Wikipedia continues IPv6 testing
Wikipedia has been testing IPv6 throughout the summer. They've already v6-enabled several of the secondary services (mail, bug tracker, Subversion repository, etc).
Many organizations are still afraid to use IPv6 on their main web site. There's a lot of FUD and myth that IPv6 will break clients and drive away visitors. Wikimedia is empirically testing these claims. The preliminary results look encouraging -- less than 1% of their test clients show problems.
.org
The .org domain just announced that it will accept IPv6 records. They've had AAAA glue in the DNS root for a while, but until this week they didn't allow .org's to have AAAA glue. This is really great news. 70% of the top-level domains have IPv6 glue in the root, but not many of them accept AAAA glue themselves.
nmap
nmap, the venerable port-scanning tool, now includes IPv6 support in its Windows version. This is great for security conscious sysadmins who want to test their systems.
Some admins think they're safe from port-scanning because IPv6 subnets are so big (18 million million addresses per subnet). This just isn't true. There are many ways for an attacker to reduce this search space. I highly recommend reading RFC 5157 for guidance on IPv6 port scanning.
Huge surge in IPv6 DNS traffic
In February, 2008, the DNS root enabled IPv6 transport. During spring 2008, IPv6 traffic at the root was relatively flat. But starting in late June, IPv6 traffic has steadily increased, and is now nearly four times higher than the spring average:
Independently, there has been a significant increase in AAAA queries. At one of the largest ISPs in Japan, almost 20% of the DNS traffic is IPv6-related:
I took the graph from a presentation at the 2008 DNS Operations Workshop.
I gave a lightening talk on a quick way to IPv6-enable lot of DNS servers (slides here). Essentially, there is a "clustering" effect in DNS, where one server will provide authoritative DNS for three or four other domains. For example, UC Berkeley provides DNS for Columbia, UC San Francisco and UCLA. So v6-enabling that one server provides considerable extra benefit. If you map out these "clusters" in DNS, you get a list of the most beneficial servers to target. It turns out that by v6-enabling 11 extra servers, you would give 31 domains v6-reachable DNS. Put another way, that's 15% of Internet2 members, but requires upgrading only 1.5% of its nameservers.

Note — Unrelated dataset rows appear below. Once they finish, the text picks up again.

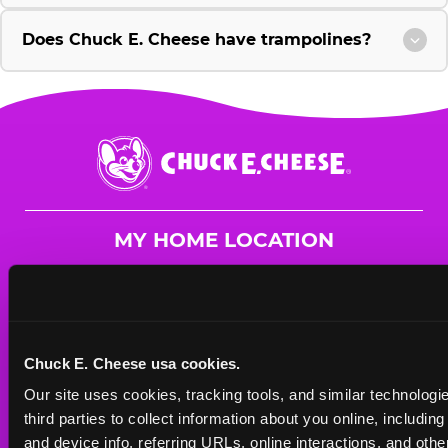
Does Chuck E. Cheese have trampolines?
Chuck
E.
Cheese
Logo
MY HOME LOCATION
17585 Colima Rd
City of Industry, 91748
(626) 217-0914
Chuck E. Cheese usa cookies.
HOURS
Our site uses cookies, tracking tools, and similar technologie
Mon - Thurs
10 AM - 9 PM
third parties to collect information about you online, includin
Fri
10 AM - 10 PM
and device info, referring URLs, online interactions, and other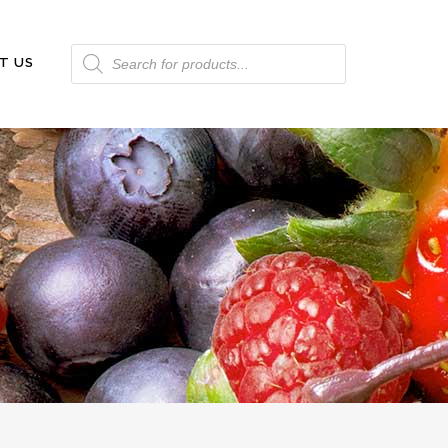
Products
T US
search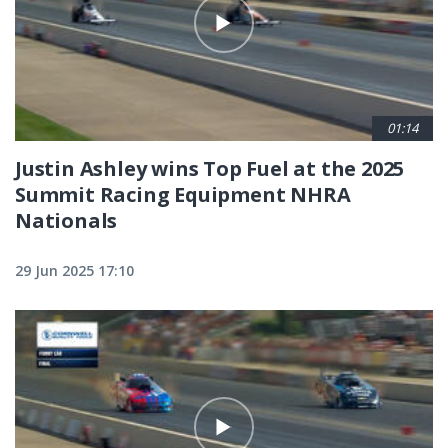
01:14
Justin Ashley wins Top Fuel at the 2025
Summit Racing Equipment NHRA
Nationals
29 Jun 2025 17:10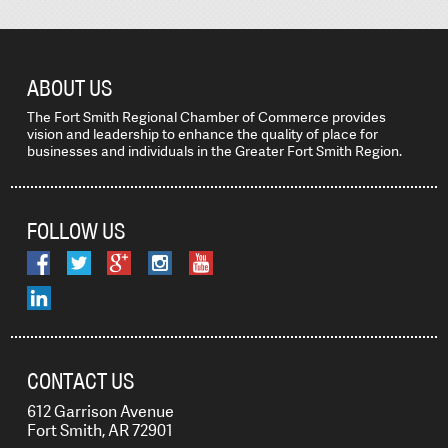
ABOUT US
The Fort Smith Regional Chamber of Commerce provides
vision and leadership to enhance the quality of place for
businesses and individuals in the Greater Fort Smith Region.
FOLLOW US
CONTACT US
612 Garrison Avenue
Fort Smith, AR 72901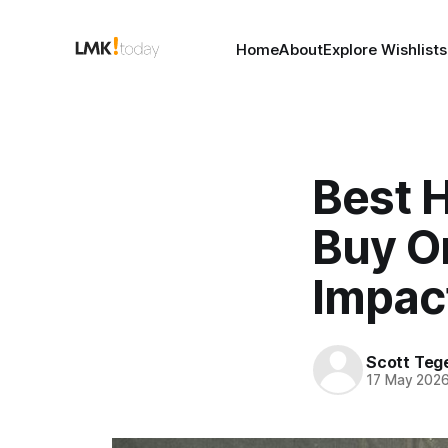
Home
About
Explore Wishlists
Best 
Buy On
Impac
Scott Teg
17 May 202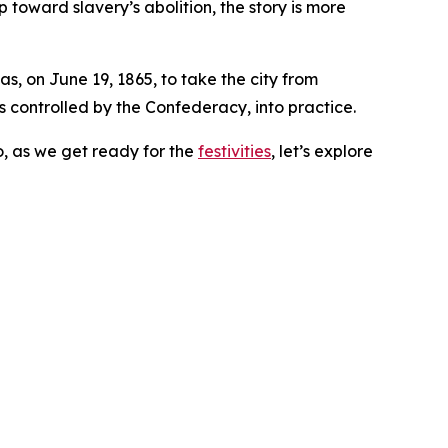
 toward slavery’s abolition, the story is more
s, on June 19, 1865, to take the city from
controlled by the Confederacy, into practice.
o, as we get ready for the
festivities
, let’s explore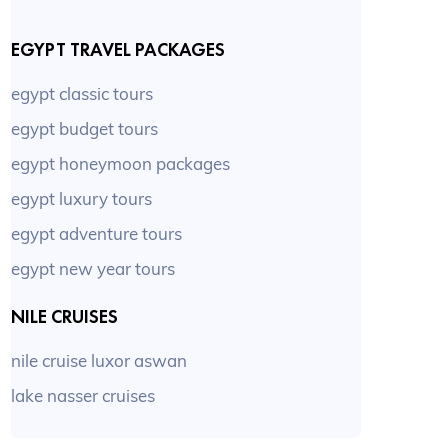
EGYPT TRAVEL PACKAGES
egypt classic tours
egypt budget tours
egypt honeymoon packages
egypt luxury tours
egypt adventure tours
egypt new year tours
NILE CRUISES
nile cruise luxor aswan
lake nasser cruises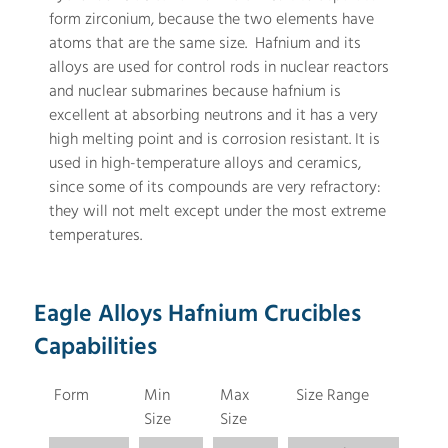
form zirconium, because the two elements have
atoms that are the same size. Hafnium and its
alloys are used for control rods in nuclear reactors
and nuclear submarines because hafnium is
excellent at absorbing neutrons and it has a very
high melting point and is corrosion resistant. It is
used in high-temperature alloys and ceramics,
since some of its compounds are very refractory:
they will not melt except under the most extreme
temperatures.
Eagle Alloys Hafnium Crucibles
Capabilities
Form
Min
Max
Size Range
Size
Size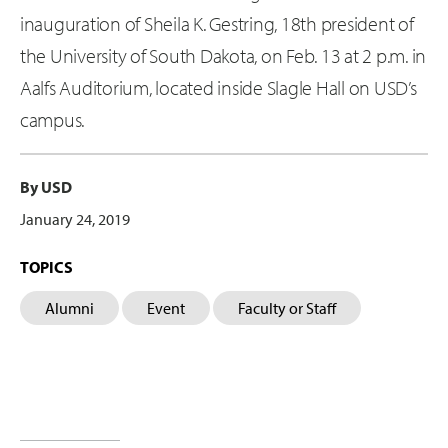
inauguration of Sheila K. Gestring, 18th president of
the University of South Dakota, on Feb. 13 at 2 p.m. in
Aalfs Auditorium, located inside Slagle Hall on USD’s
campus.
By USD
January 24, 2019
TOPICS
Alumni
Event
Faculty or Staff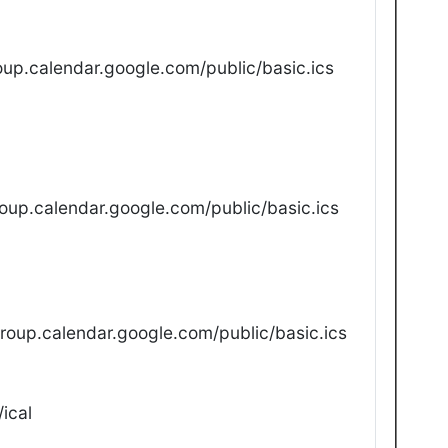
up.calendar.google.com/public/basic.ics
oup.calendar.google.com/public/basic.ics
oup.calendar.google.com/public/basic.ics
ical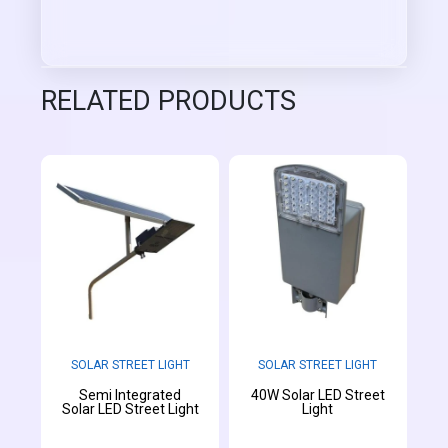
RELATED PRODUCTS
SOLAR STREET LIGHT
SOLAR STREET LIGHT
Semi Integrated
40W Solar LED Street
Solar LED Street Light
Light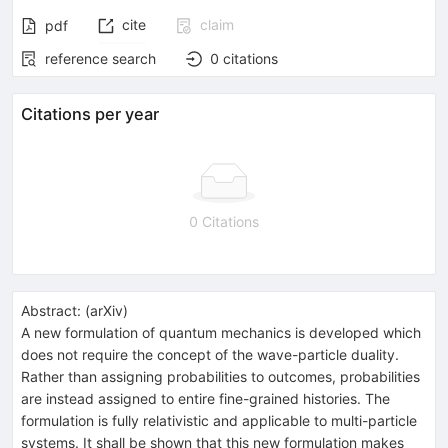
cite
claim
pdf
reference search
0
citations
Citations per year
0 Citations
Abstract:
(
arXiv
)
A new formulation of quantum mechanics is developed which
does not require the concept of the wave-particle duality.
Rather than assigning probabilities to outcomes, probabilities
are instead assigned to entire fine-grained histories. The
formulation is fully relativistic and applicable to multi-particle
systems. It shall be shown that this new formulation makes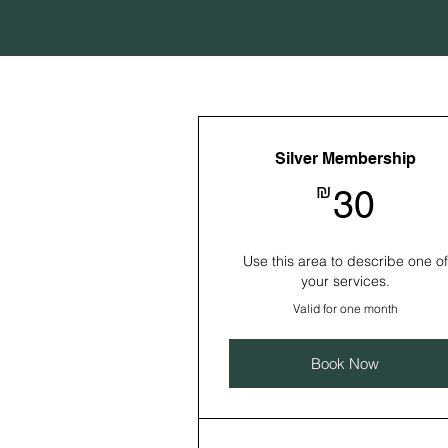
Silver Membership
30₪
₪
30
Use this area to describe one of
your services.
Valid for one month
Book Now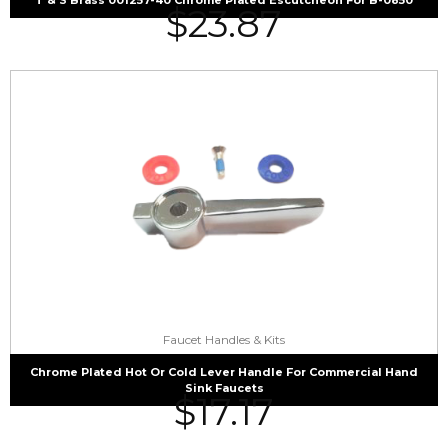
$
23.87
Faucet Handles & Kits
Chrome Plated Hot Or Cold Lever Handle For Commercial Hand
Sink Faucets
$
17.17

In non-IPv6 news, there was a good DNSSEC talk from NIST. This was especially interesting in light of the recent Kaminsky DNS attack. Suffice it to say, there are still a fair number of hurdles to integrating DNSSEC.
I just got the email. OpenSolaris just got support for NATing IPv6 connections. To make matters worse, this was done in order to support transparent proxies.
Now I definitely need a drink.
iPhone 2.0 is out. It still doesn't enable IPv6. I wasn't optimistic that it would be added in iPhone 2.0, but I'm still sad to see Apple abdicate leadership on this issue, especially since Mac OS X has had solid IPv6 support for years. Many handset OSes already support IPv6.
Qualcomm's proprietary BREW platform has supported IPv6 since version 3.1.5. Nokia's snazzy new N78 and N96 both support it as well. Actually, all of Nokia's E-Series, N-Series, and most of their Communicator, 6000- and 7000-Series phone have supported IPv6 since 2005. Microsoft added support in 2003. Symbian, VxWorks, QNX and J2ME also support it.
The good news is that much of Apple's SDK is IPv6-clean, so 3rd-party apps should be IPv6-capable. Hopefully it will just be a matter of Apple enabling v6 on a later software update.
I've recently been handed an assignment that requires me to write some Perl code. I'm not a fan of Perl anymore. I haven't used it routinely in almost seven years. It certainly filled a very useful niche in the '80s and early '90s, but by 2008, I think it's been superceeded by Python or Ruby. Frankly, I think it's an anachronism. But this isn't a blog about programming.
I've griped about the shoddy IPv6 support in Perl before. This post is in the same vein.
This code needs to use Perl-LDAP. Natually, I checked if that library supports IPv6 (remember, kids, in Perl, you have to check if every single library supports it!). Fortunately, it got support a few months ago, in version 0.35. All's well, right? Not so fast, kiddo. The changelog says it "add option to support IPv6". What does "option" mean?
Looking at the docs, I found this gem:
Try to connect to the server using IPv6 if HOST resolves to an IPv6 target address. If it resolves to an IPv4 address, the connection is tried using IPv4, the same way as if this option was not given.
Please note that IPv6 support is considered experimental in IO::Socket::SSL, which is used of SSL/TLS support, and there are a few issues to take care of. See "IPv6" in IO::Socket::SSL for details.
So let me get this straightish. To get IPv6 support in my LDAP apps, I have to pass a special "no, really, use IPv6" flag to every LDAP object I create? What happens if the hostname resolves to both an IPv6 and an IPv4 address? And I better just hope that I'm not using SSL. This is just charming. But it gets better. If you follow the link to IO::Socket::SSL, you find this:
Gah! You can't possibly be serious. Java has supported SSL-over-IPv6 and mixed v6-v4 apps for 5 years! Hell, it's supported it for so long that the first version to get support is now EOL. Python has had support for the same amount of time.
Folks, this is not the way to design a maintainable, supportable, enterprise language. How people continue to use Perl in production totally escapes me. And this does not bode well for IPv6-enabling the large mountain of legacy Perl scripts that hold this University's IT systems together.
A week-and-a-half ago, I commented that 10% of Internet2 schools had IPv6-reachable DNS. It's time to add one more: Georgetown. And, unlike many schools, Georgetown isn't piggybacking on someone else's DNS server.
For those of you keeping count, here's the updated list:
IPv6-reachable DNS in Internet2- Columbia University
- Georgia Institute of Technology
- Georgetown University
- Indiana University
- Internet2
- Ohio University
- Pennsylvania State University
- Portland State University
- Princeton University
- University of California, Berkeley
- University of California, Los Angeles
- University of California, San Diego
- University of California, San Francisco
- University of Delaware
- University of Illinois, Urbana-Champagne
- University of Iowa
- University of Notre Dame
- University of Oregon
- University of Pennsylvania
- University of Rhode Island
- University of South Florida
- Virginia Tech
- Wichita State University
- Worcester Polytechnic Institute